**What needs to be done:**
Look for the word "mijn" in the data below, and copy every line that holds it.

___ Supplied records ___

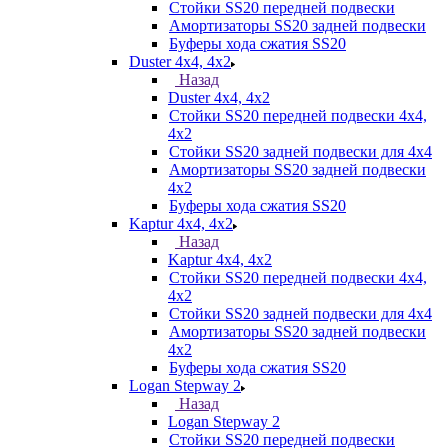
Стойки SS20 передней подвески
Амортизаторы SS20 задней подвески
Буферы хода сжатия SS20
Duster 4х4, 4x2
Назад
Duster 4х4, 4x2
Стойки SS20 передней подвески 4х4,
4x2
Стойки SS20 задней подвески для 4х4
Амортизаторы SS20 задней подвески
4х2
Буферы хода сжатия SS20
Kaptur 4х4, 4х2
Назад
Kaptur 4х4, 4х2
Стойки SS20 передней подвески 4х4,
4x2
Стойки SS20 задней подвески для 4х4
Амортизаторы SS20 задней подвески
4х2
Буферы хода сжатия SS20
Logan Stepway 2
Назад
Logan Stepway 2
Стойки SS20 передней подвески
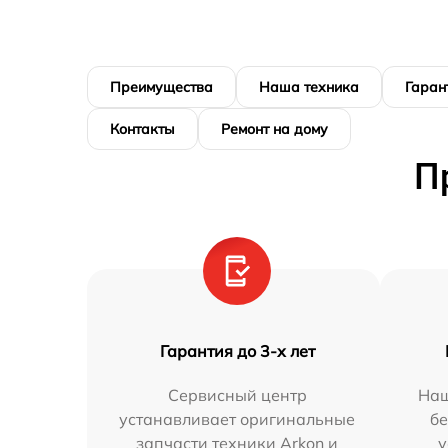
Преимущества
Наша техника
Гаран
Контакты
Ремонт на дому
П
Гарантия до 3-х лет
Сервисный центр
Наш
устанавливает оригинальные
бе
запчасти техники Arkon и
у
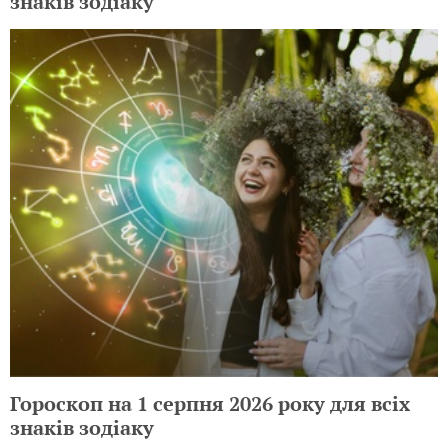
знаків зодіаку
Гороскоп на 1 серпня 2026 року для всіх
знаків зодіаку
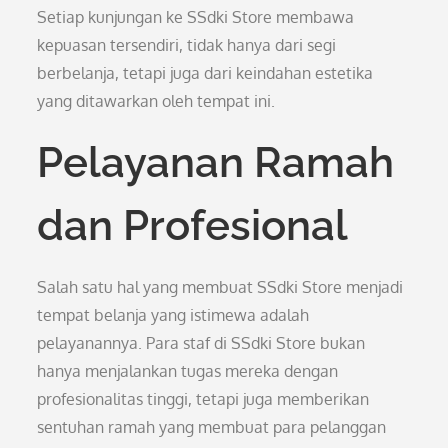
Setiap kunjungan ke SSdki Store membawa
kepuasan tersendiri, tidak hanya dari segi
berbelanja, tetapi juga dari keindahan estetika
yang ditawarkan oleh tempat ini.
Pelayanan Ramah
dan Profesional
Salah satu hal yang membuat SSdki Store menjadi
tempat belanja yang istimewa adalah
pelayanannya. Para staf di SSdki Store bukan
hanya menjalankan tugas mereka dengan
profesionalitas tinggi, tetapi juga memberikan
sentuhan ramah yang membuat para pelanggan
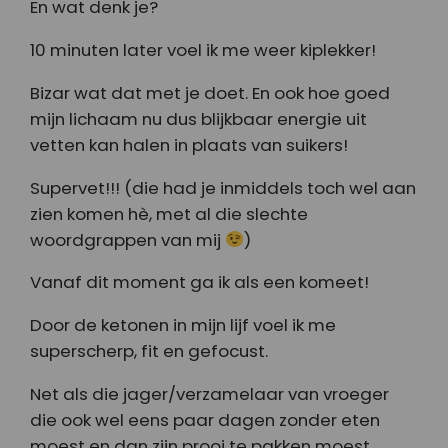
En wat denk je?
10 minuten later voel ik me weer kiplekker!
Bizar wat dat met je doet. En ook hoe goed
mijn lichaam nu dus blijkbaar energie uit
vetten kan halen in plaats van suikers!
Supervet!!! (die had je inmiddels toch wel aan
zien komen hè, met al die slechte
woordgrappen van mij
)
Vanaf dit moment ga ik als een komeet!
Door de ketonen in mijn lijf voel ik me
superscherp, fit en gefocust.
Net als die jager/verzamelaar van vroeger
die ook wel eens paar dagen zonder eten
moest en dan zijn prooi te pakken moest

___
___ Supplied records ___

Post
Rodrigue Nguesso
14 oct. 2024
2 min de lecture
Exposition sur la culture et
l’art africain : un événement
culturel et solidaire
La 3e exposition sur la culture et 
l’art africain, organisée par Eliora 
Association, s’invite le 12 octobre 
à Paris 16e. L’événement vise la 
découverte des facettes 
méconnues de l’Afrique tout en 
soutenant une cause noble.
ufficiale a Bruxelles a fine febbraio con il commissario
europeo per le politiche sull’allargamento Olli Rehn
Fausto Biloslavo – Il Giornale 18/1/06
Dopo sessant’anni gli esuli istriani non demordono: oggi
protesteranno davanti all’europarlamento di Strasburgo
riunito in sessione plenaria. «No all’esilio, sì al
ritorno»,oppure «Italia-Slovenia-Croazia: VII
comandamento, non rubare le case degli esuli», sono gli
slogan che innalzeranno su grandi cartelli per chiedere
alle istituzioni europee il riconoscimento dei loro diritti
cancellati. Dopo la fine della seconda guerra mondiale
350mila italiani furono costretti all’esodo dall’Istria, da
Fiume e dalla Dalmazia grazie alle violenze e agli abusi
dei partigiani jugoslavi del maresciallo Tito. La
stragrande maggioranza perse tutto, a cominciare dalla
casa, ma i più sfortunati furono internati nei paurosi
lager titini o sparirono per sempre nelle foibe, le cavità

___

**Completed task:**
mijn lichaam nu dus blijkbaar energie uit
Door de ketonen in mijn lijf voel ik me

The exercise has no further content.